O estudo disse que, apesar das aspirações da China de ser autossuficiente em alimentos, ela estava lutando para atender às suas demandas internas e foi aí que o comércio entrou em ação.

Por exemplo, a China depende amplamente das importações de soja dos EUA, de acordo com o relatório. No entanto, o estudo projetou que os padrões do comércio bilateral mudariam, e a China deveria importar 66 milhões de toneladas de soja do Brasil em 2050.

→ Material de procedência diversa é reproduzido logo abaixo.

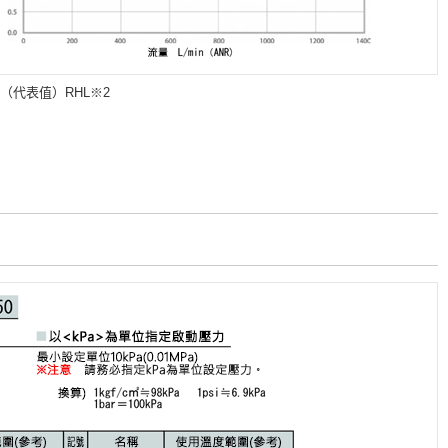
R（代表值）RHL※2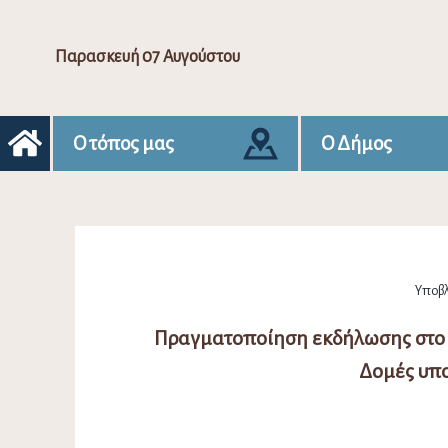
Παρασκευή 07 Αυγούστου
Ο τόπος μας
Ο Δήμος
Υποβλ
Πραγματοποίηση εκδήλωσης στο Δ
Δομές υπο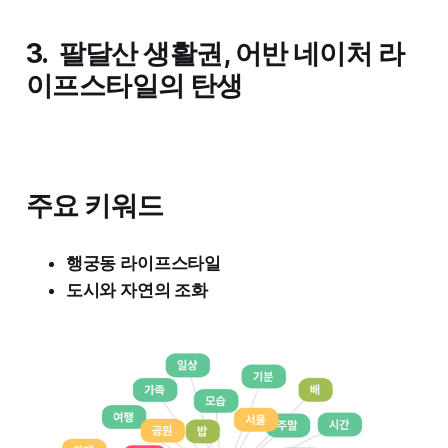
3.
팔달산 생활권, 어반 네이처 라
이프스타일의 탄생
주요 키워드
행궁동 라이프스타일
도시와 자연의 조화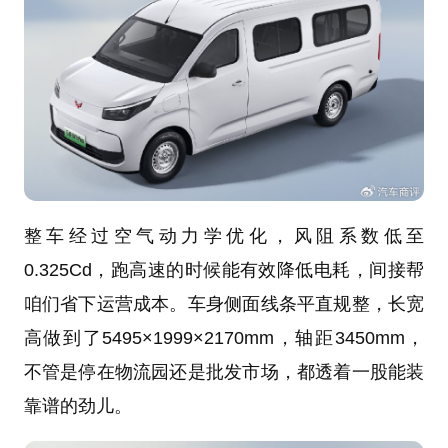
整车经过空气动力学优化，风阻系数低至
0.325Cd，跑高速的时候能有效降低电耗，间接帮
咱们省下运营成本。车身侧面线条平直规整，长宽
高做到了5495×1999×2170mm，轴距3450mm，
不管是停在物流园还是批发市场，都透着一股能装
靠谱的劲儿。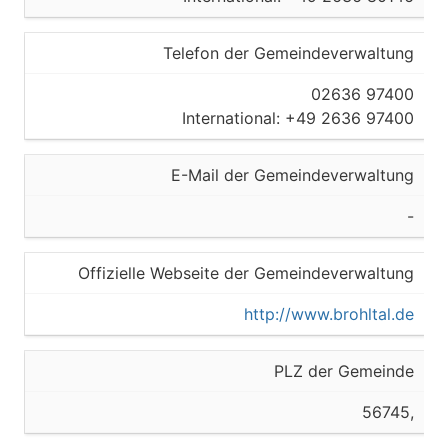
Telefon der Gemeindeverwaltung
02636 97400
International: +49 2636 97400
E-Mail der Gemeindeverwaltung
-
Offizielle Webseite der Gemeindeverwaltung
http://www.brohltal.de
PLZ der Gemeinde
56745,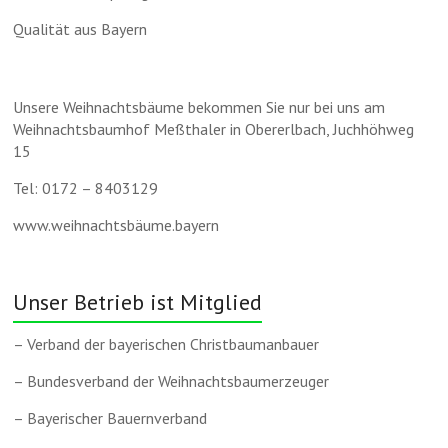
Qualität aus Bayern
Unsere Weihnachtsbäume bekommen Sie nur bei uns am
Weihnachtsbaumhof Meßthaler in Obererlbach, Juchhöhweg
15
Tel: 0172 – 8403129
www.weihnachtsbäume.bayern
Unser Betrieb ist Mitglied
– Verband der bayerischen Christbaumanbauer
– Bundesverband der Weihnachtsbaumerzeuger
– Bayerischer Bauernverband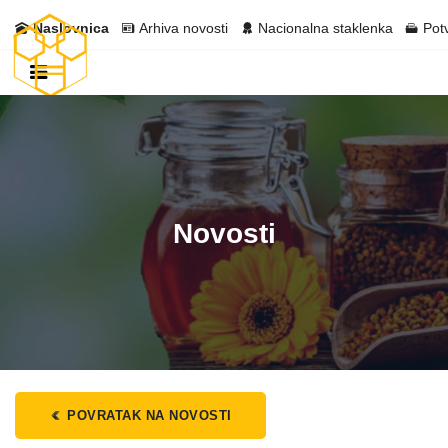
Naslovnica
Arhiva novosti
Nacionalna staklenka
Pot
Novosti
POVRATAK NA NOVOSTI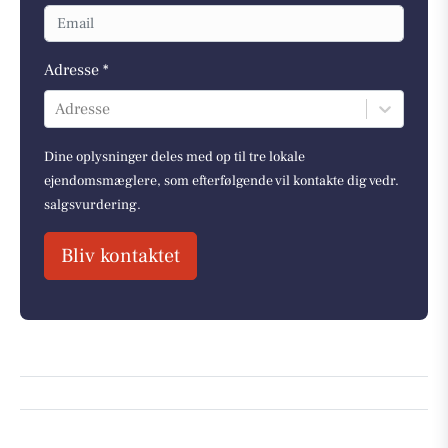
Adresse *
Adresse
Dine oplysninger deles med op til tre lokale
ejendomsmæglere, som efterfølgende vil kontakte dig vedr.
salgsvurdering.
Bliv kontaktet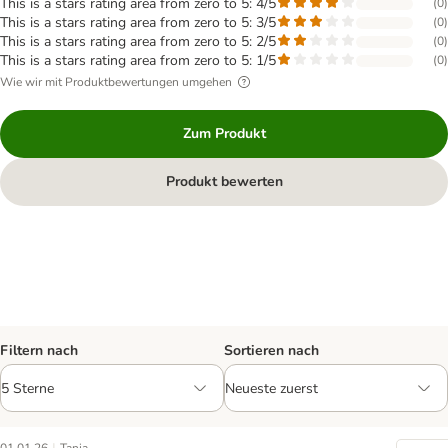
This is a stars rating area from zero to 5: 4/5
(
0
)
This is a stars rating area from zero to 5: 3/5
(
0
)
This is a stars rating area from zero to 5: 2/5
(
0
)
This is a stars rating area from zero to 5: 1/5
(
0
)
Wie wir mit Produktbewertungen umgehen
Zum Produkt
Produkt bewerten
Filtern nach
Sortieren nach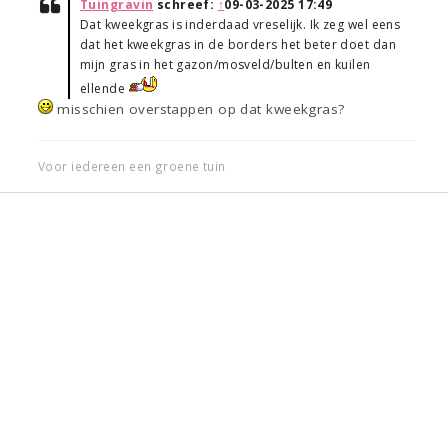
Tuingravin
schreef:
↑
09-03-2025 17:49
Dat kweekgras is inderdaad vreselijk. Ik zeg wel eens
dat het kweekgras in de borders het beter doet dan
mijn gras in het gazon/mosveld/bulten en kuilen
ellende
misschien overstappen op dat kweekgras?
Voor iedereen een groene tuin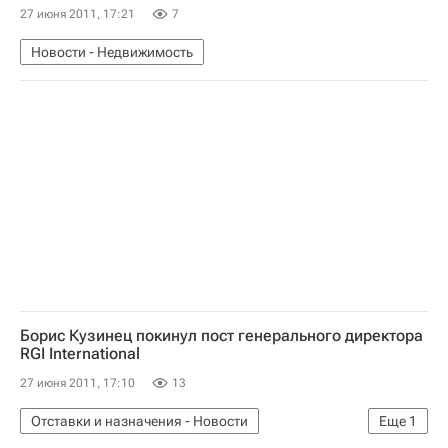
27 июня 2011, 17:21
7
Новости - Недвижимость
Борис Кузинец покинул пост генерального директора
RGI International
27 июня 2011, 17:10
13
Отставки и назначения - Новости
Еще
1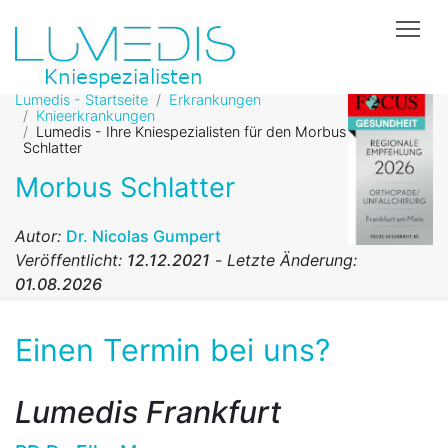
Tog
Lumedis - Startseite
Erkrankungen
Knieerkrankungen
Lumedis - Ihre Kniespezialisten für den Morbus
Schlatter
Morbus Schlatter
Autor:
Dr. Nicolas Gumpert
Veröffentlicht:
12.12.2021
-
Letzte Änderung:
01.08.2026
Einen Termin bei uns?
Lumedis Frankfurt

“Está claro que a crescente demanda da China por produtos agrícolas representa um desafio para o mundo. Se quisermos alcançar os Objetivos de Desenvolvimento Sustentável da ONU que foram mapeados, as políticas de promoção do consumo e produção sustentáveis ​​precisam ser mais desenvolvidas na China ”, disse o coautor do estudo, Petr Havlik, que lidera o Grupo de Pesquisa IBF do IIASA.

“Precisamos de acordos comerciais apropriados também. A China precisa importar de países com maior eficiência no uso de recursos e, ao mesmo tempo, ser cautelosa com a exploração de recursos ”, acrescentou Havlik.

A China atualmente adotou “importações moderadas” como parte de sua estratégia oficial de segurança alimentar, disse o relatório.

Ele também estabeleceu a meta de construir outros 66,7 milhões de hectares de “terras agrícolas de alto padrão” até 2022, para serem usados ​​na agricultura mecânica em grande escala para aumentar a produtividade, escreveu a Eco-Business .

O analista agrícola baseado na China, Zhang Xin, disse à Eco-Business que muitos países, incluindo a Rússia e a Ucrânia, impuseram recentemente fortes restrições às exportações de alimentos, gerando preocupações sobre a segurança alimentar na China.

“Agora é urgente fazer mais para avançar em direção a um sistema de gestão de terras agrícolas mais eficiente e moderno”, disse ele.

Este texto foi traduzido automaticamente do inglês.